Os técnicos regionais também questionaram a extrema concentração de apoios na motomecanização e a pertinência de subsidiar tractores de substituição, o que frequentemente aconteceu. O argumento mais frequente apresentado contra o apoio ao equipamento mecânico das explorações agrícolas é o facto de que este só teria algum sentido como “arranque” do processo. Por outras palavras, na opinião dos técnicos regionais, se se pode legitimar o financiamento de um primeiro tractor, já não terá sentido técnico o apoio preferencial à substituição de equipamento obsoleto ou desgastado. Em termos teóricos, esta afirmação pode ser defensável; no entanto, na prática, nem sempre os agricultores, mesmo os mais ponderados, e tendo em conta o tempo que medeia entre a primeira aquisição e o re-equipamento, conseguem auto-financiar na totalidade a substituição de equipamentos obsoletos. Efectivamente, noutros países, como por exemplo em Espanha foi criado em anos recentes o “Plan Renove” que com maior flexibilidade e simplicidade permitia a “renovação dos tractores com mais de quinze anos e máquinas auto-motrizes com mais de dez anos” (MAPYA, 2004).

Os técnicos regionais contactados nas zonas agrárias, apesar de críticos, como referimos, consideram que ainda há muito a fazer pela mecanização das tarefas agrícolas nos concelhos do interior. Defendem, por isso, a continuação – talvez em novos moldes - dos apoios comunitários e nacionais. É claro que é necessário averiguar – dizem eles - no caso da pequena agricultura se “a máquina cabe na terra”.

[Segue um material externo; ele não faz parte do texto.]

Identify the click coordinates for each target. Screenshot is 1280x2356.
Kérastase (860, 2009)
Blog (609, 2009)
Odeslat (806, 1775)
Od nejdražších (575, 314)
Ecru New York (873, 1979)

Entrevistados localmente responsáveis e técnicos ligados à venda de equipamento mecânico recolhemos opiniões ligeiramente diferentes. Contactámos três empresas actuantes na região: a líder de mercado na venda de tractores, a sua mais próxima concorrente e uma empresa que vende sobretudo equipamentos especializados (de rega). A estrutura comercial e de marketing difere um pouco de empresa para empresa, mas assenta numa intervenção bastante descentralizada que se apoia quer em “vendedores de oficina”, espalhados pelas aldeias (que são verdadeiros prospectores de mercado), quer em responsáveis de área que actuam em sub-regiões definidas. Quando o negócio se centra em equipamentos especializados, é a partir das necessidades técnicas por eles induzidas que a motomecanização fundamentalmente se organiza.

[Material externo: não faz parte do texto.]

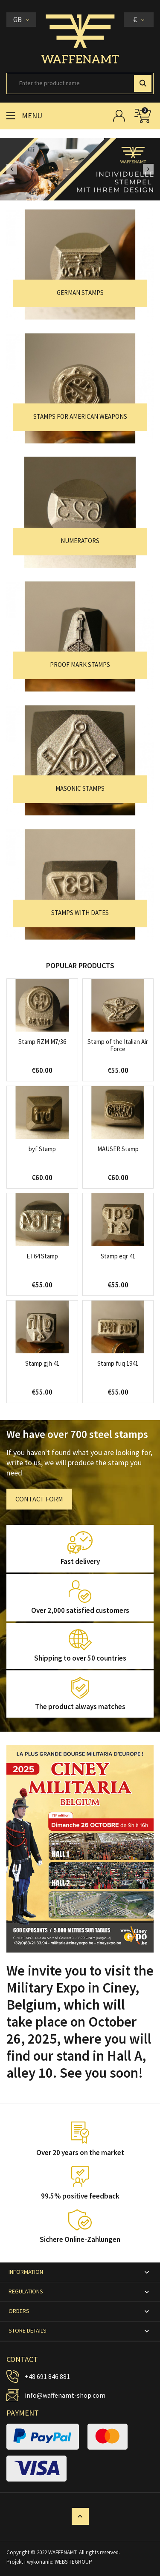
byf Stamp (42, 1149)
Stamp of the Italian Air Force (117, 1045)
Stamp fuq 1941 (117, 1363)
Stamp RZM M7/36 (42, 1042)
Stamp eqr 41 (118, 1256)
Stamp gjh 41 (42, 1363)
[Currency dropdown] (139, 19)
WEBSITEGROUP (73, 2561)
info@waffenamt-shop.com (65, 2395)
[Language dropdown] (21, 19)
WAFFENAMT (62, 2552)
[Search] (80, 83)
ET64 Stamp (42, 1256)
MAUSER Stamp (118, 1149)
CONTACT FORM (39, 1499)
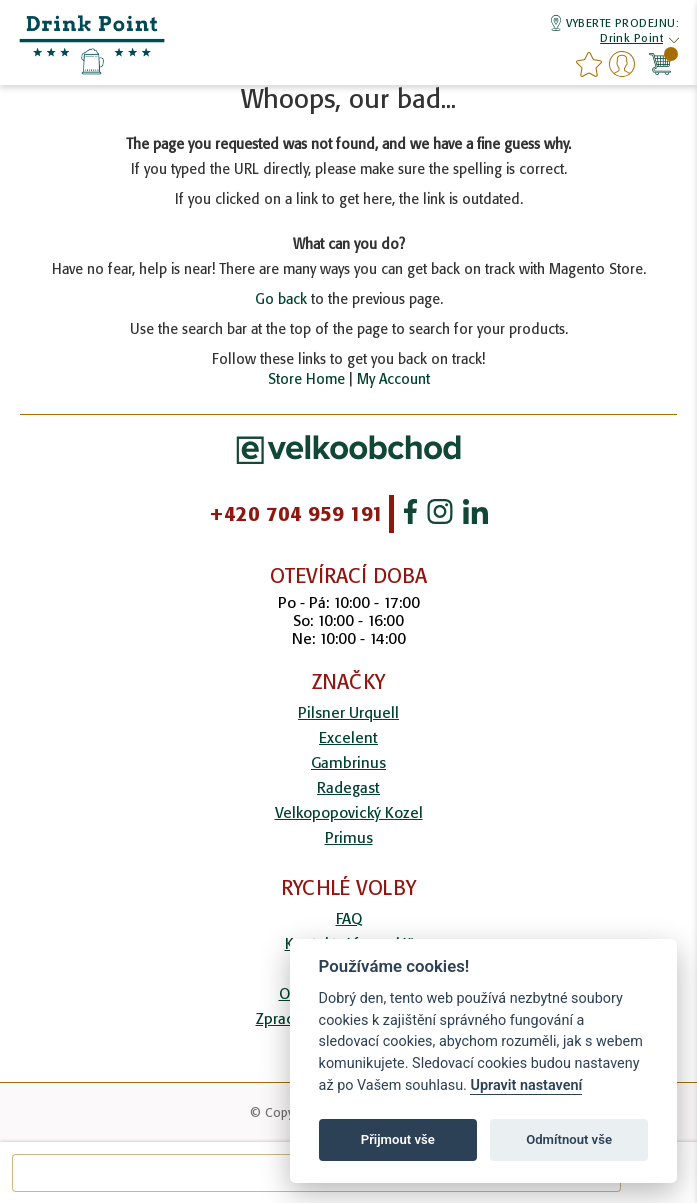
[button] (631, 40)
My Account (393, 379)
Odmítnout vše (569, 1139)
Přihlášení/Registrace (622, 64)
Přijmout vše (398, 1139)
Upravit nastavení (526, 1085)
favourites (589, 64)
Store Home (306, 379)
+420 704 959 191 (296, 514)
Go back (281, 299)
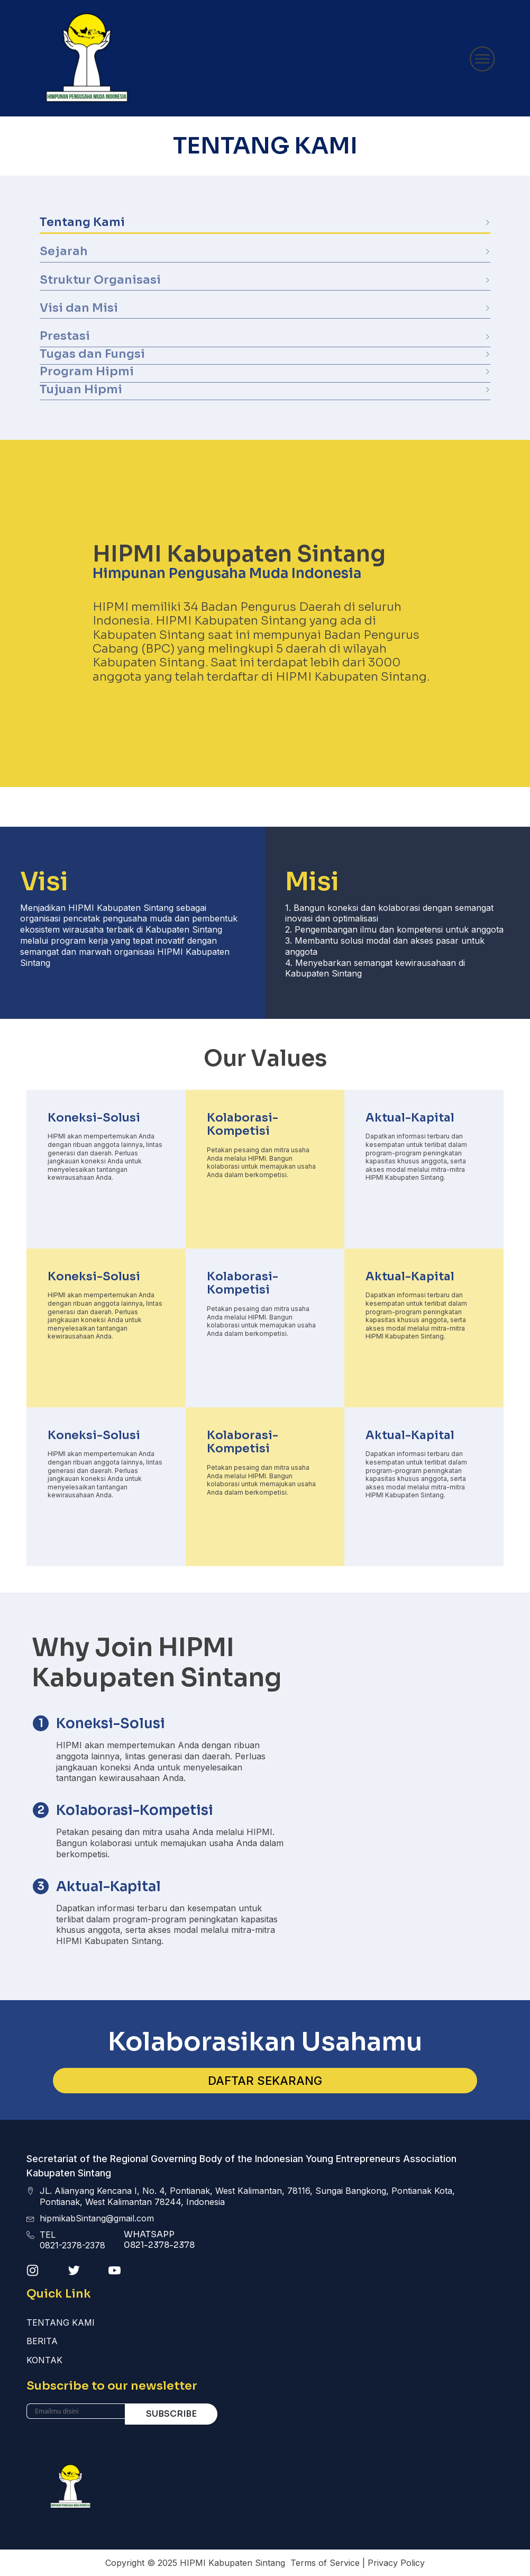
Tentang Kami (60, 2322)
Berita (42, 2341)
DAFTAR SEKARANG (265, 2080)
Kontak (44, 2360)
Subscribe (171, 2413)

As entrevistas tinham apenas a pretensão de indiciar comportamentos dos produtores agrícolas face à mecanização, tocando também pontos fundamentais da evolução do mercado de máquinas e equipamentos na região e a sua interligação com a medida AGRIS.

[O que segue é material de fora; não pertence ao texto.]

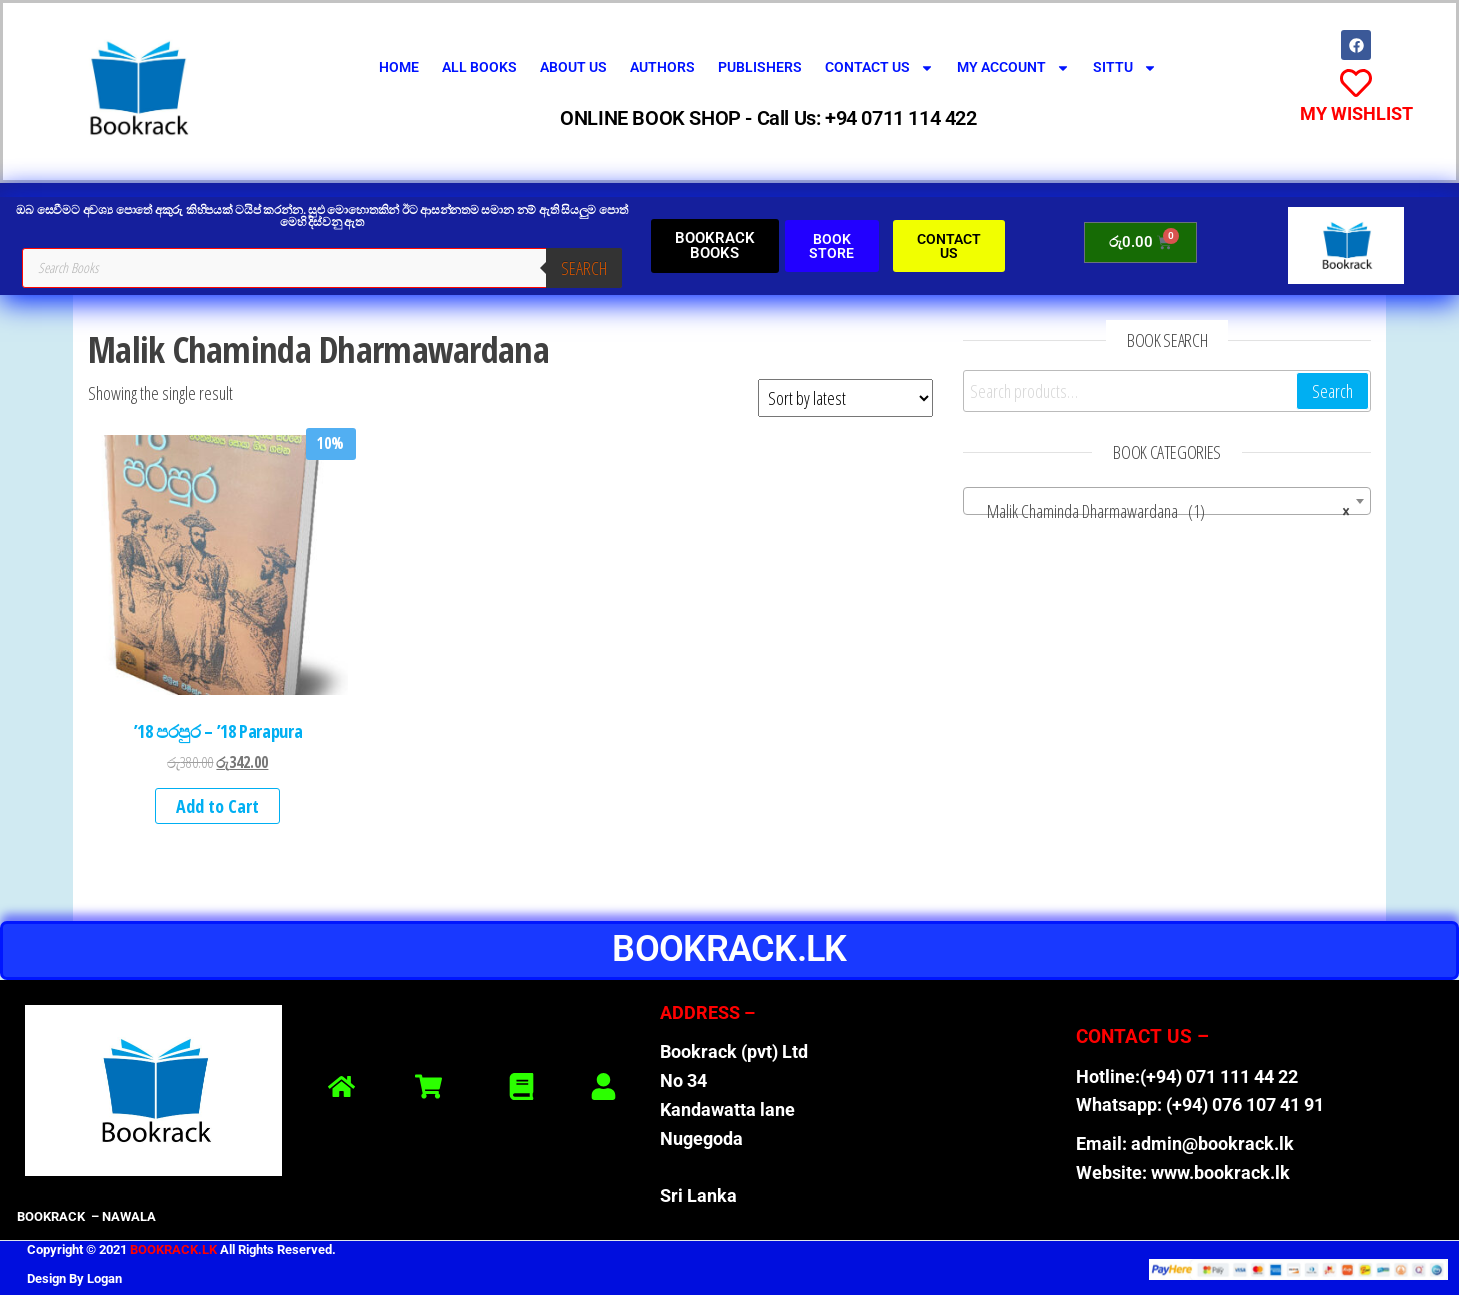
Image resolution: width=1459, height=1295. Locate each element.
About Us (573, 67)
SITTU (1125, 68)
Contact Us (879, 68)
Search (584, 268)
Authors (662, 67)
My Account (1013, 68)
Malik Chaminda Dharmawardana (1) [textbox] (1161, 511)
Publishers (760, 67)
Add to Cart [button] (217, 806)
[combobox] (1167, 501)
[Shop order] (845, 398)
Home (399, 67)
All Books (479, 67)
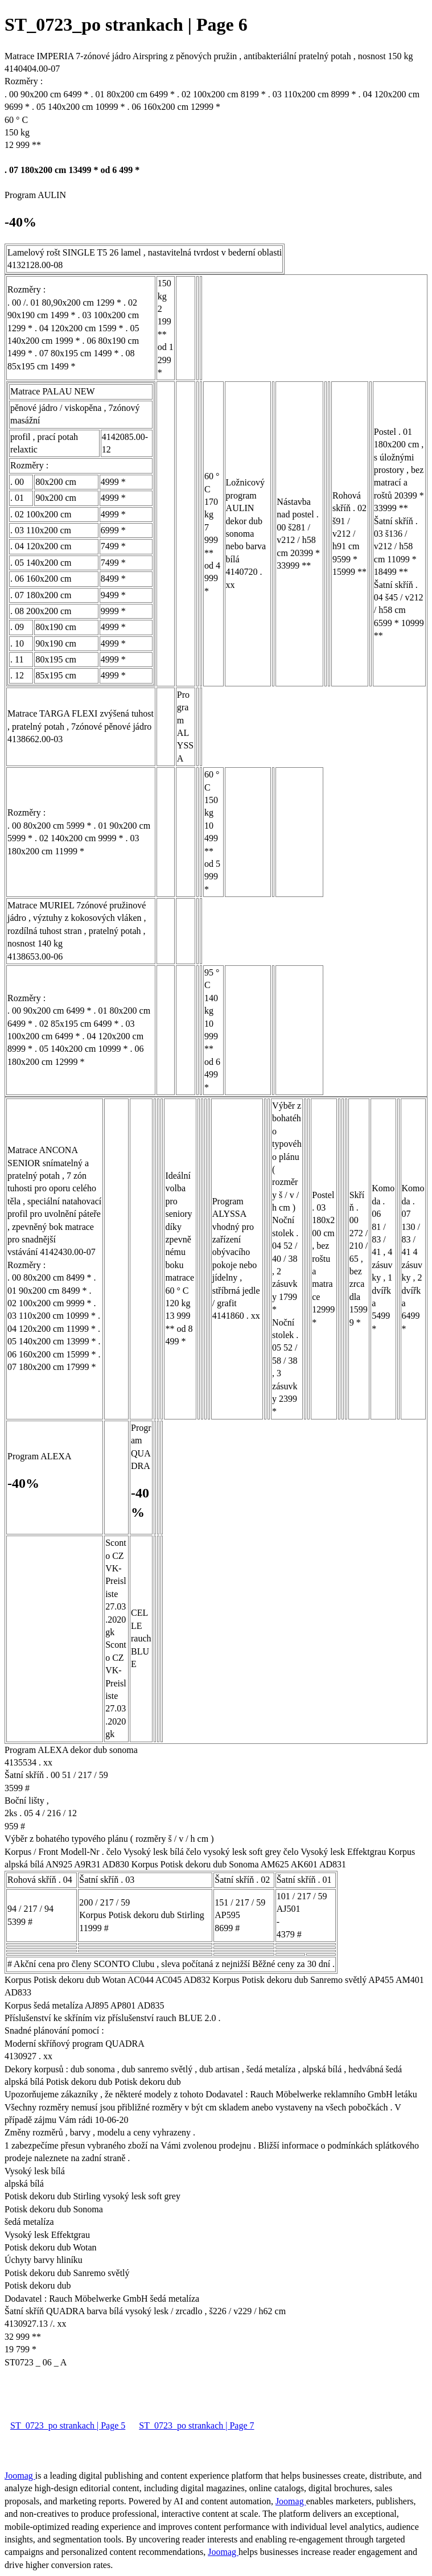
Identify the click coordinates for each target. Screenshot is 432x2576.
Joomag (20, 2475)
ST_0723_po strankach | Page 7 (196, 2425)
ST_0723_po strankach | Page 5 (67, 2425)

Os entrevistados foram unânimes na afirmação de que se esperava então, ano de 2005, uma quebra notável de vendas de tractores e outros equipamentos com a interrupção da subsidiação da medida AGRIS ocorrida neste mesmo ano: “À volta de 15% em 2005, mas prevendo-se um agravamento da situação em 2006, quebra de 45%”. Continuando a citar opiniões recolhidas: “as pessoas aqui ainda precisam de tractores, e têm poucos meios para os comprar; estamos longe da saturação de mercado”.

Na interpretação dos vendedores de máquinas, a compra de tractor subsidiado teve um efeito indiscutível na renovação do parque de máquinas, no aumento do conforto no trabalho e no arranque da motomecanização em muitas explorações que ainda não estavam mecanizadas. Segundo um dos entrevistados “mais de 90% das aquisições são de substituição, mas ainda há muita gente que compra tractor pela primeira vez”.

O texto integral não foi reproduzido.